__Action item__:
Among the records below, find each line that includes the string "Sollten" and copy it.

[Collected data entries]
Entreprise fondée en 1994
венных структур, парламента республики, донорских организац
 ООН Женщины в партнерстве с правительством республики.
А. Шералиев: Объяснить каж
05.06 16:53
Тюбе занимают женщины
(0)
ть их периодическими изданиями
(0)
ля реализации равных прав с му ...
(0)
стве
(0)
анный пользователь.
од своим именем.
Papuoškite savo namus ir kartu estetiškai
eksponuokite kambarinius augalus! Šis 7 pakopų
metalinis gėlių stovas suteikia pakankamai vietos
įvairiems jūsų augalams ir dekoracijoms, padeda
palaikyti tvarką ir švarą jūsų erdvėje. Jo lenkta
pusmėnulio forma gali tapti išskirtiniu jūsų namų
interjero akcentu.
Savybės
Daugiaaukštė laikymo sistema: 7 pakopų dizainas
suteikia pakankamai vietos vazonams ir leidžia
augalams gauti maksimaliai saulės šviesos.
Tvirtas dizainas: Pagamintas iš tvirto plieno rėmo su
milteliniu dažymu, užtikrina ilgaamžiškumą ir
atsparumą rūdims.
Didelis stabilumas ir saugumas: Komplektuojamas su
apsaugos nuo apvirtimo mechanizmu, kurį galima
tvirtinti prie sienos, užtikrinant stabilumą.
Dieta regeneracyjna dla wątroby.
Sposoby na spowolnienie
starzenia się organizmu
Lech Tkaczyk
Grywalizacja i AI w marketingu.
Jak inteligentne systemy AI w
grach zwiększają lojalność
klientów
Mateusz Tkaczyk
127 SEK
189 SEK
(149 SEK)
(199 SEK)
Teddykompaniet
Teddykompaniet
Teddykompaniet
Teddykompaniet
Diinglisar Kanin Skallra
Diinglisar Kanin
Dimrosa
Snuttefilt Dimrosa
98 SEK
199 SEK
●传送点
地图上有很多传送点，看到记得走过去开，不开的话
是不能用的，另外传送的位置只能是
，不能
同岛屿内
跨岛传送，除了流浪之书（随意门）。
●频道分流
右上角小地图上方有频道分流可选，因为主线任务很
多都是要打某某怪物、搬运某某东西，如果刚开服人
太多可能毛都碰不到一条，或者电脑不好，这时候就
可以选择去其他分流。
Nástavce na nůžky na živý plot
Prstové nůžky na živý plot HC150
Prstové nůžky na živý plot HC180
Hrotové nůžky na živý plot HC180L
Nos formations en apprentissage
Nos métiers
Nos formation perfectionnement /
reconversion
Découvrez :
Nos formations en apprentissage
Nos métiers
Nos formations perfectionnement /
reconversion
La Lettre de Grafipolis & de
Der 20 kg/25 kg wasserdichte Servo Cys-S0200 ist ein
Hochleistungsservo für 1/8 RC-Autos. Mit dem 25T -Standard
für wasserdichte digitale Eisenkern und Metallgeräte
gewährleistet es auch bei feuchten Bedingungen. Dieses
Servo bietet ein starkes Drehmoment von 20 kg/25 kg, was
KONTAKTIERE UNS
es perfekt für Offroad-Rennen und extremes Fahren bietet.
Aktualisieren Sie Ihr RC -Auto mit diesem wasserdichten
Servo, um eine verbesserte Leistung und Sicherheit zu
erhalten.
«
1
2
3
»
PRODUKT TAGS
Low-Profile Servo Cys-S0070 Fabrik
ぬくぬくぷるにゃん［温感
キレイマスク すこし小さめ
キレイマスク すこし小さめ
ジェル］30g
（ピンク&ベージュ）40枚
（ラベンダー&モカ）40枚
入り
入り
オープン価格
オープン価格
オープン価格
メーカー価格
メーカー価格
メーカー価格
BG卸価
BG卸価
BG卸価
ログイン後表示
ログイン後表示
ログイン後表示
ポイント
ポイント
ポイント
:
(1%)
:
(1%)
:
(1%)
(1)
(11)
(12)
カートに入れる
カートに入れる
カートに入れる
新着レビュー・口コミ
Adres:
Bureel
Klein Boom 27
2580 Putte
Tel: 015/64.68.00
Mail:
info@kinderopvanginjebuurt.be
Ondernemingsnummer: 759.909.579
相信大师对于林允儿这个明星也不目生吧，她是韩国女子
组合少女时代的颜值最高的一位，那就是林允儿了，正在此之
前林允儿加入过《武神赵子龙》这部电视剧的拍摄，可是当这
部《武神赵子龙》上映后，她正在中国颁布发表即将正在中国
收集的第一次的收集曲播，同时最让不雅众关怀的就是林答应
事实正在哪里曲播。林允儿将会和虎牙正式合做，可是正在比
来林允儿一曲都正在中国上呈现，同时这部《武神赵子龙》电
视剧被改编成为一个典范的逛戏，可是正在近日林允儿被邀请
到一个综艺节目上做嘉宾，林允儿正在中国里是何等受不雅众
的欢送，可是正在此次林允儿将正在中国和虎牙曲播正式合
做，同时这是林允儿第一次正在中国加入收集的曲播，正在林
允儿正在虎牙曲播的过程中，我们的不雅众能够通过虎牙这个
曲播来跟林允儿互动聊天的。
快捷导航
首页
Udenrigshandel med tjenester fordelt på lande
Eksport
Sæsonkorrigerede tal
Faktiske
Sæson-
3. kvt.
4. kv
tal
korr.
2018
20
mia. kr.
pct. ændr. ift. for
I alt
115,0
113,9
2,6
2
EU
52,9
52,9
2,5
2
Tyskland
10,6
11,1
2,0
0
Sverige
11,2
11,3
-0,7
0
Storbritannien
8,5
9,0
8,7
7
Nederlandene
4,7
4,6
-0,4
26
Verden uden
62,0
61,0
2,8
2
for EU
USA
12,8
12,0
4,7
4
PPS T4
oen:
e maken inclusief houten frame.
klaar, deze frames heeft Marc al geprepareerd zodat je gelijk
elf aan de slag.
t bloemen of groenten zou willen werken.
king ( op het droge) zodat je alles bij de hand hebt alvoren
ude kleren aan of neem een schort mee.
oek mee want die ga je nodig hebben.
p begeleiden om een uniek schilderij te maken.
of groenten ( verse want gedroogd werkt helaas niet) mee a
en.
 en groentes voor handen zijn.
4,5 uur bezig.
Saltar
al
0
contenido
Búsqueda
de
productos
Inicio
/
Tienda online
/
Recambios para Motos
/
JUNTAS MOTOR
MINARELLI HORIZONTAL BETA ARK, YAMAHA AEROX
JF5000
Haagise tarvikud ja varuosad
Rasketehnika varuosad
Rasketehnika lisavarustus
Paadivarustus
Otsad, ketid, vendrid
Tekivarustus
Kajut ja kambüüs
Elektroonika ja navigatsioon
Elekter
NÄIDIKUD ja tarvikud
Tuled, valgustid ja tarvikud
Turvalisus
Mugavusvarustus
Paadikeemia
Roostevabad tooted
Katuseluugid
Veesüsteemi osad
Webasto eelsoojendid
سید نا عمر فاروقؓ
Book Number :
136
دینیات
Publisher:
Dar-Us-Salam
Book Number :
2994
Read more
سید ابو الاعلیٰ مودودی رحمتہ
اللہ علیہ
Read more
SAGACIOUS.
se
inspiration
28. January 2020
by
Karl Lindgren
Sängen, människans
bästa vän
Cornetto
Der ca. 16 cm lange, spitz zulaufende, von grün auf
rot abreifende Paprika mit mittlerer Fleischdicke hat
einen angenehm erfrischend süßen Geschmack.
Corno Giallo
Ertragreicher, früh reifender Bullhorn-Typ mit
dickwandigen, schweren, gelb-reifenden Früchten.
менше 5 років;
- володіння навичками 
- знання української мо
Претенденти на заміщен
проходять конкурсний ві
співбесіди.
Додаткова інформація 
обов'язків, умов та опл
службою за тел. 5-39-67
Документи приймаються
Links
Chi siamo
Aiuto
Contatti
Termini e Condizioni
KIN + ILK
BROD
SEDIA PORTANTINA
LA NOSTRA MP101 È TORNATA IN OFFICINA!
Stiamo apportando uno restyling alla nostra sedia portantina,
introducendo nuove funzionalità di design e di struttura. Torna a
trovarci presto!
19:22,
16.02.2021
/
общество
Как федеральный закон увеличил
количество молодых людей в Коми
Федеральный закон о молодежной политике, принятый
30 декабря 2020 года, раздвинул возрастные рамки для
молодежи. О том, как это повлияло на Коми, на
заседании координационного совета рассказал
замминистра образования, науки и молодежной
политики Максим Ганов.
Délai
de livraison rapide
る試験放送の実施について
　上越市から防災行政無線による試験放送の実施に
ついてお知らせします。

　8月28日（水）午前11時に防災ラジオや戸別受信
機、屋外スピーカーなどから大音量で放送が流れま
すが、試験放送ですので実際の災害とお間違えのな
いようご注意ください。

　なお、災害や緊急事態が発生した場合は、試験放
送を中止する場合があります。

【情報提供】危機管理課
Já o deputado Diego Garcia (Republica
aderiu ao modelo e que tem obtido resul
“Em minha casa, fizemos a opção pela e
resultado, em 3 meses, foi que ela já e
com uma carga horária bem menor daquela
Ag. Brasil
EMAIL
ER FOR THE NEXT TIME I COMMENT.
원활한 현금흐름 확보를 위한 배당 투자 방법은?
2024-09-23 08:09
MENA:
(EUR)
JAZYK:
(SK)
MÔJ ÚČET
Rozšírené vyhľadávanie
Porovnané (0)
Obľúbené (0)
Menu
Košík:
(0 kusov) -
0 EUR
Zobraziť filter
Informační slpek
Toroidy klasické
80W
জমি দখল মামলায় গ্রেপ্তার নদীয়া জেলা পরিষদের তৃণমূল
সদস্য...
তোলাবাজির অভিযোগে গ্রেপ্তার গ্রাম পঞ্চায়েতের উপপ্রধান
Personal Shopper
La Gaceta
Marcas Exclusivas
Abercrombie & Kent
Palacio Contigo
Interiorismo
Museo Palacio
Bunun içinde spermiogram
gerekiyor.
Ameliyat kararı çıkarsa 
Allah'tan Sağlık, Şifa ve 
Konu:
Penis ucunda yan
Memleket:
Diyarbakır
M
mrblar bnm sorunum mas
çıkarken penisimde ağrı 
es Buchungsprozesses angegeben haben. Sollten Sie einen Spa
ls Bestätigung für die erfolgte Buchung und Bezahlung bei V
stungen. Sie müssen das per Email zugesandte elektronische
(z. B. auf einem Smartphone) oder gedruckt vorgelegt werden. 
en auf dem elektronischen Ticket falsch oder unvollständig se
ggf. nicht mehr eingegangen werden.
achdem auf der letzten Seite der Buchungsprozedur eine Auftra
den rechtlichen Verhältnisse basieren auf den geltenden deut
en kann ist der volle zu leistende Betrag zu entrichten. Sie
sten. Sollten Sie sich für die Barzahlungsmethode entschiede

__Output of the exercise__:
es Buchungsprozesses angegeben haben. Sollten Sie einen Spa
sten. Sollten Sie sich für die Barzahlungsmethode entschiede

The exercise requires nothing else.